* **Assignment**
Copy each of the following entries back without change.

┄┄┄┄┄┄┄┄┄┄┄┄┄┄┄┄┄┄┄┄

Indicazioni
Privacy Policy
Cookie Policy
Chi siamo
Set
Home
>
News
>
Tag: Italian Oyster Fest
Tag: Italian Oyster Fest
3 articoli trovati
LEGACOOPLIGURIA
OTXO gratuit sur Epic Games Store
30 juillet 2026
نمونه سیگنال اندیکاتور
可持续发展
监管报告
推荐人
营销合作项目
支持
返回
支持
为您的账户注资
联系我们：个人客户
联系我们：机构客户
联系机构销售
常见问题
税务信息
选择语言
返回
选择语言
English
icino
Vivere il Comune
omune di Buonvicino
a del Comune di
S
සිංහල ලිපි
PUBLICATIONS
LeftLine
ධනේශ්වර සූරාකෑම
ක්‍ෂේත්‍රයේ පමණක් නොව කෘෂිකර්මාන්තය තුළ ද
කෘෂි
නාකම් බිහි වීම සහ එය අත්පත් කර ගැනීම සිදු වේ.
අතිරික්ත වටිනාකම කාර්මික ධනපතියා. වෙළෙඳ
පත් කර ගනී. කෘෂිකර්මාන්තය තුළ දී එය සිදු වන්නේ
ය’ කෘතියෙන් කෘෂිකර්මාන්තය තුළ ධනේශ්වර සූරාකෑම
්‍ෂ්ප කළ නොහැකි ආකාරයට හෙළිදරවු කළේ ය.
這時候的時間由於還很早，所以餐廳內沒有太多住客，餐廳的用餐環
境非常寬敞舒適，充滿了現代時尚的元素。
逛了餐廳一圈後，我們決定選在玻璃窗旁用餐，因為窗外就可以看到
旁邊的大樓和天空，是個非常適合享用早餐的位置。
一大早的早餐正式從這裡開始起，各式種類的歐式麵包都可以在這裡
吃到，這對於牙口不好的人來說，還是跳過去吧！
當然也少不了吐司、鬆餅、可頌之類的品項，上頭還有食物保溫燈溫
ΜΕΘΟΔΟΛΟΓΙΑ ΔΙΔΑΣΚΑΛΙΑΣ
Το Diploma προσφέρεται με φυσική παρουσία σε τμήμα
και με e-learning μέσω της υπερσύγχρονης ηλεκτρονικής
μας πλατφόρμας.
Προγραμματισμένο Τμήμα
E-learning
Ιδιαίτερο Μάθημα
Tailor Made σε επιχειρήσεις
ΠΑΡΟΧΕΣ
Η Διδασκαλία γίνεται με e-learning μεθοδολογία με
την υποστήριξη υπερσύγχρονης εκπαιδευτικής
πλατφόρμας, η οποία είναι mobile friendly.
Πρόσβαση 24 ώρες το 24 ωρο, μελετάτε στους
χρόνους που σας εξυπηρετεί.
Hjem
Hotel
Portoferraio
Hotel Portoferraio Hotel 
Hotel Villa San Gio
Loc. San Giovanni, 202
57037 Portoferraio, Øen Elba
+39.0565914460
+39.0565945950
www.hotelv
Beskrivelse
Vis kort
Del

┄┄┄┄┄┄┄┄┄┄┄┄┄┄┄┄┄┄┄┄

* **Answer space**
Indicazioni
Privacy Policy
Cookie Policy
Chi siamo
Set
Home
>
News
>
Tag: Italian Oyster Fest
Tag: Italian Oyster Fest
3 articoli trovati
LEGACOOPLIGURIA
OTXO gratuit sur Epic Games Store
30 juillet 2026
نمونه سیگنال اندیکاتور
可持续发展
监管报告
推荐人
营销合作项目
支持
返回
支持
为您的账户注资
联系我们：个人客户
联系我们：机构客户
联系机构销售
常见问题
税务信息
选择语言
返回
选择语言
English
icino
Vivere il Comune
omune di Buonvicino
a del Comune di
S
සිංහල ලිපි
PUBLICATIONS
LeftLine
ධනේශ්වර සූරාකෑම
ක්‍ෂේත්‍රයේ පමණක් නොව කෘෂිකර්මාන්තය තුළ ද
කෘෂි
නාකම් බිහි වීම සහ එය අත්පත් කර ගැනීම සිදු වේ.
අතිරික්ත වටිනාකම කාර්මික ධනපතියා. වෙළෙඳ
පත් කර ගනී. කෘෂිකර්මාන්තය තුළ දී එය සිදු වන්නේ
ය’ කෘතියෙන් කෘෂිකර්මාන්තය තුළ ධනේශ්වර සූරාකෑම
්‍ෂ්ප කළ නොහැකි ආකාරයට හෙළිදරවු කළේ ය.
這時候的時間由於還很早，所以餐廳內沒有太多住客，餐廳的用餐環
境非常寬敞舒適，充滿了現代時尚的元素。
逛了餐廳一圈後，我們決定選在玻璃窗旁用餐，因為窗外就可以看到
旁邊的大樓和天空，是個非常適合享用早餐的位置。
一大早的早餐正式從這裡開始起，各式種類的歐式麵包都可以在這裡
吃到，這對於牙口不好的人來說，還是跳過去吧！
當然也少不了吐司、鬆餅、可頌之類的品項，上頭還有食物保溫燈溫
ΜΕΘΟΔΟΛΟΓΙΑ ΔΙΔΑΣΚΑΛΙΑΣ
Το Diploma προσφέρεται με φυσική παρουσία σε τμήμα
και με e-learning μέσω της υπερσύγχρονης ηλεκτρονικής
μας πλατφόρμας.
Προγραμματισμένο Τμήμα
E-learning
Ιδιαίτερο Μάθημα
Tailor Made σε επιχειρήσεις
ΠΑΡΟΧΕΣ
Η Διδασκαλία γίνεται με e-learning μεθοδολογία με
την υποστήριξη υπερσύγχρονης εκπαιδευτικής
πλατφόρμας, η οποία είναι mobile friendly.
Πρόσβαση 24 ώρες το 24 ωρο, μελετάτε στους
χρόνους που σας εξυπηρετεί.
Hjem
Hotel
Portoferraio
Hotel Portoferraio Hotel 
Hotel Villa San Gio
Loc. San Giovanni, 202
57037 Portoferraio, Øen Elba
+39.0565914460
+39.0565945950
www.hotelv
Beskrivelse
Vis kort
Del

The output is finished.